Conférence CRCHUS | Resonance Imaging of Brown Adipose Tissue
E. Brian Welch, Ph.D., M.B.A.
Department of Radiology and Radiological Sciences
Department of Biomedical Engineering
Vanderbilt University Institute of Imaging Science (VUIIS)
Vanderbilt University Medical Center, Nashville, TN
Catégorie | Conférence CRCHUS
Conférencier | E. Brian Welch, Ph.D., M.B.A.

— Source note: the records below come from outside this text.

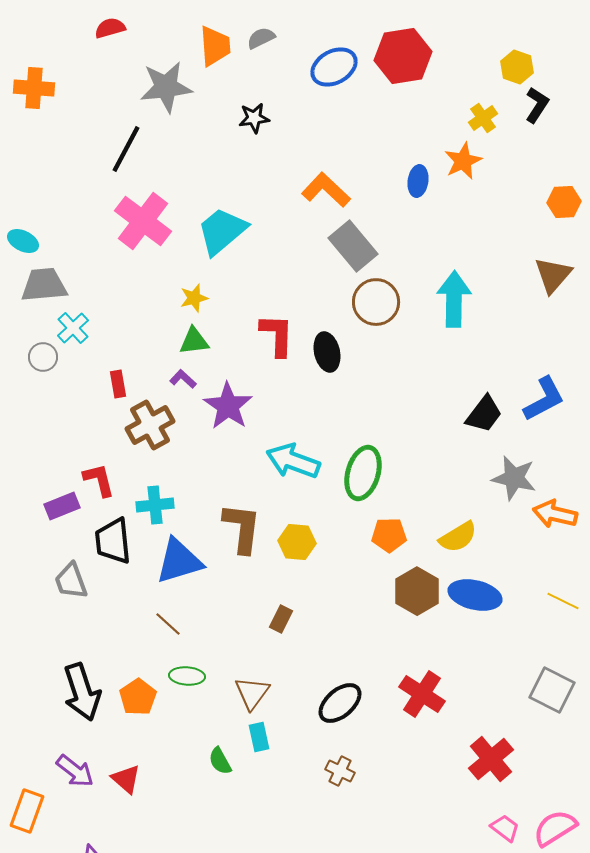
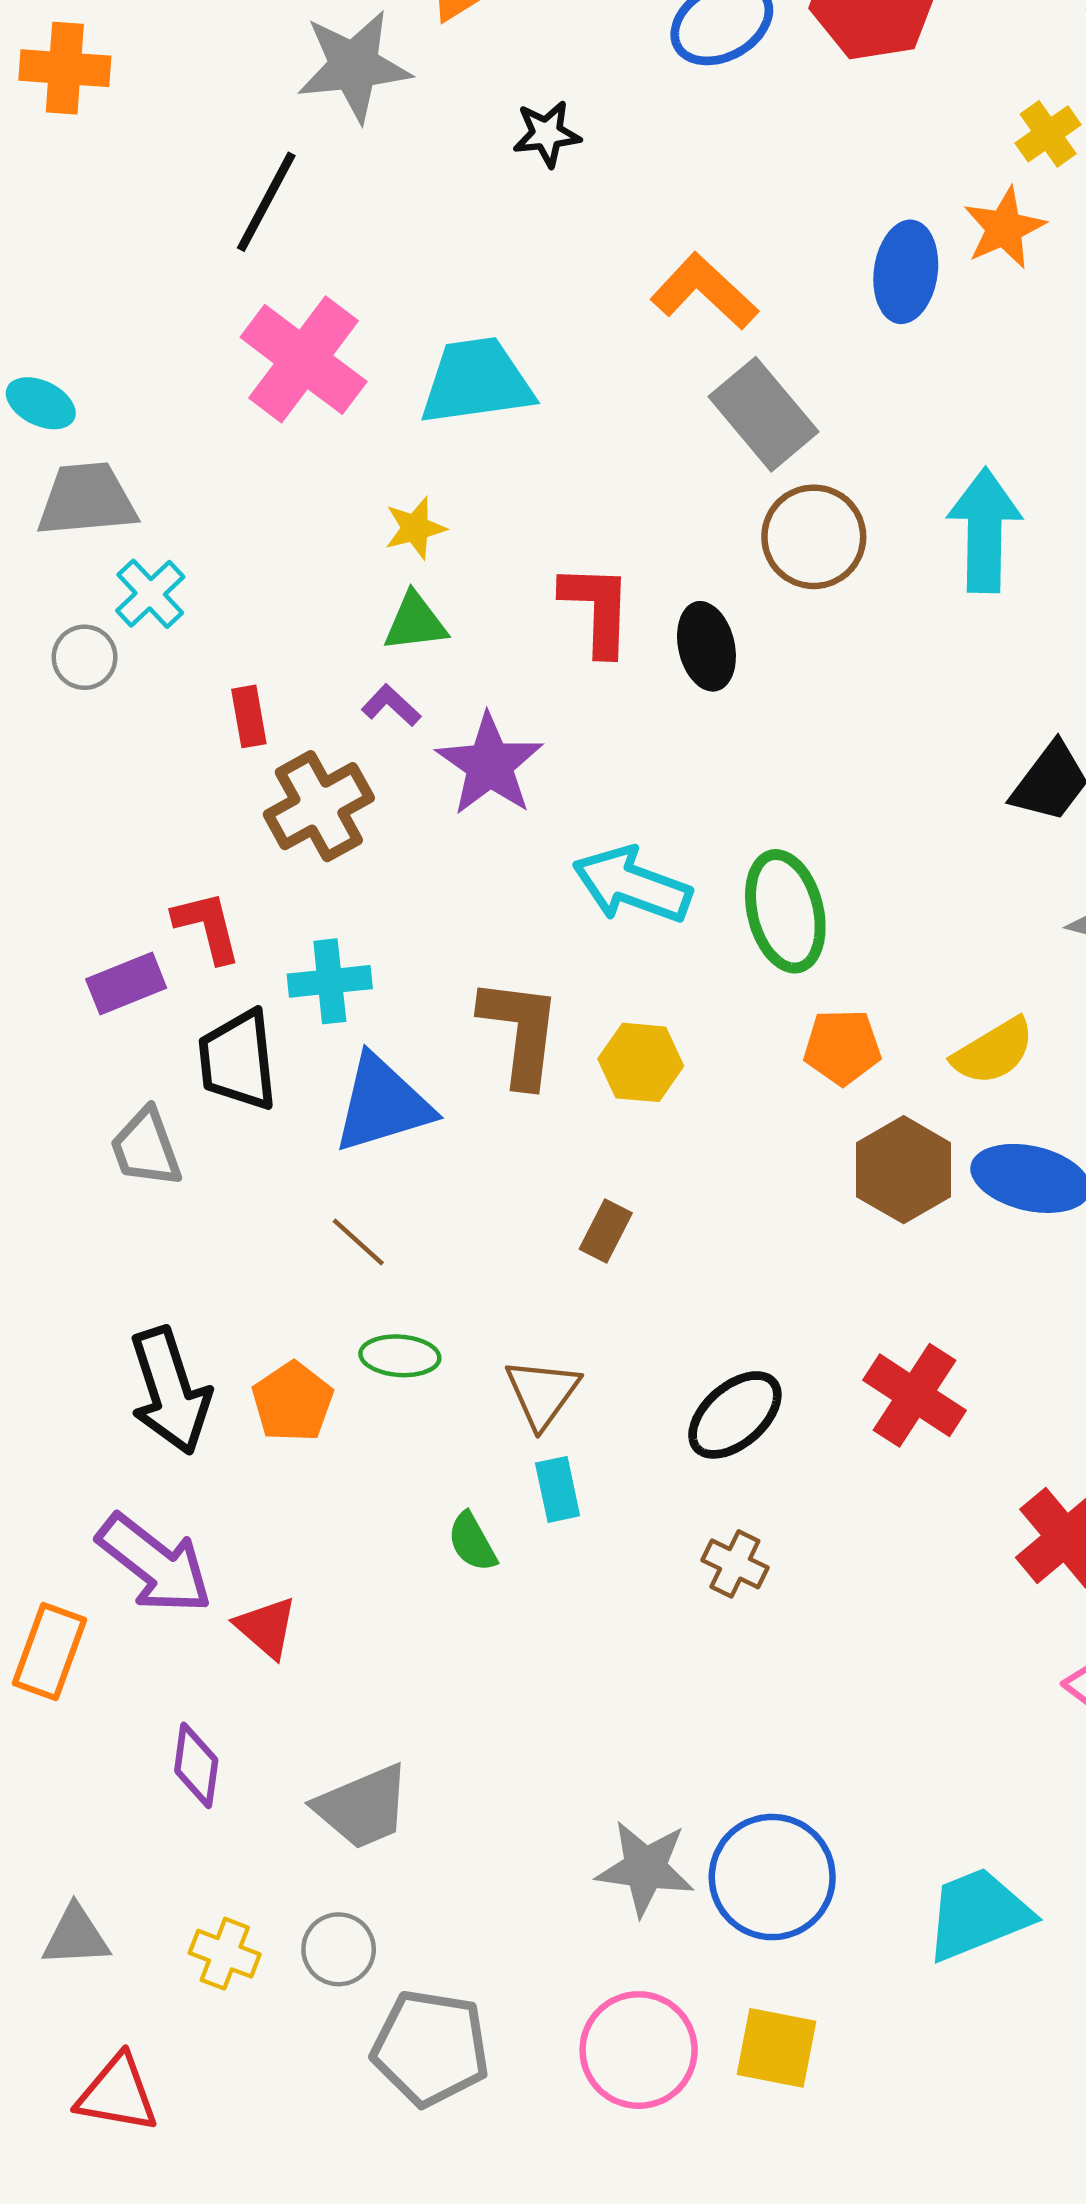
blue ellipse: (418, 181) -> (906, 272), size x1.4
cyan trapezoid: (222, 231) -> (477, 381), turned 32
green ellipse: (363, 473) -> (785, 911), turned -30
purple arrow: (75, 771) -> (155, 1564), size x1.4
red triangle: (126, 779) -> (266, 1627), moved

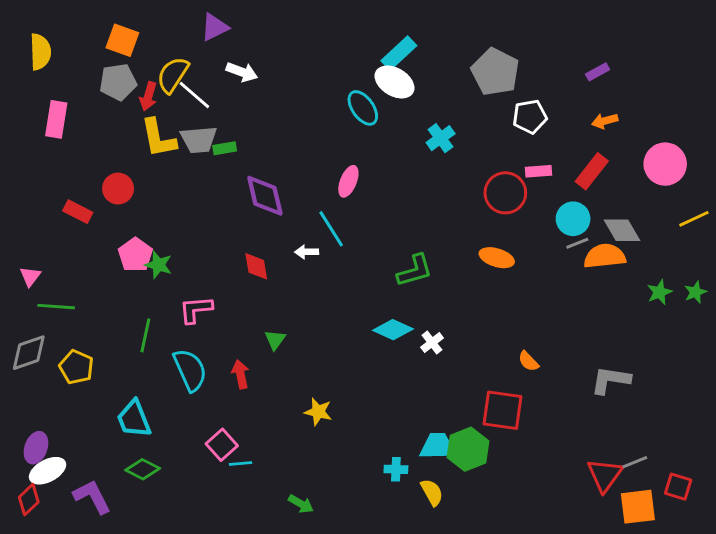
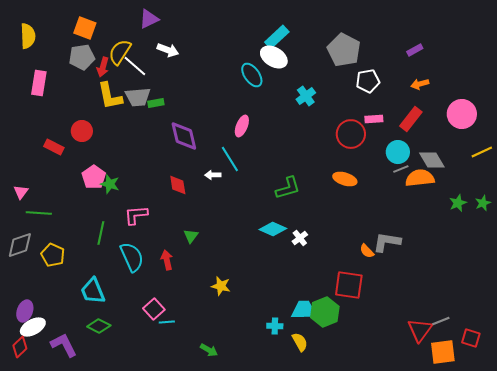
gray L-shape: (610, 380) -> (387, 242), moved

Date | Mardi 12 septembre 2017 à 12 h
Lieu | local 2999
Conférence en anglais seulement
Brown adipose tissue (BAT) is a thermogenic tissue known to be present in many small mammals and human infants. In human subjects, BAT is believed to diminish with age and be essentially undetectable in adults. However, recent 18F-fluorodeoxyglucose (18F-FDG) positron emission tomography (PET) studies show that small but metabolically significant amounts of BAT persist into adulthood. These studies further suggest an inverse relationship between BAT and obesity, although it remains unclear whether reduced BAT amount and/or activity promotes or results from obesity. The most commonly employed imaging method for differentiating BAT and white adipose tissue (WAT) uses a combination of 18F-FDG PET and x-ray computed tomography (CT), which requires an undesirable radiation dose. An alternative to PET-CT is magnetic resonance imaging (MRI). MRI does not use ionizing radiation and is well suited for longitudinal studies and investigations of radiation-sensitive subjects such as children. Multiple MRI methods can detect and characterize human BAT. Example MRI methods for BAT detection include quantitative fat-signal fraction mapping, fat-water separated thermometry, T2 mapping, dynamic T2*-weighted imaging, hyperpolarized xenon imaging, dynamic contrast enhanced imaging, and perfusion/diffusion imaging. This talk presents an overview of the various MRI methods for imaging BAT with a special focus on quantitative fat-fraction mapping.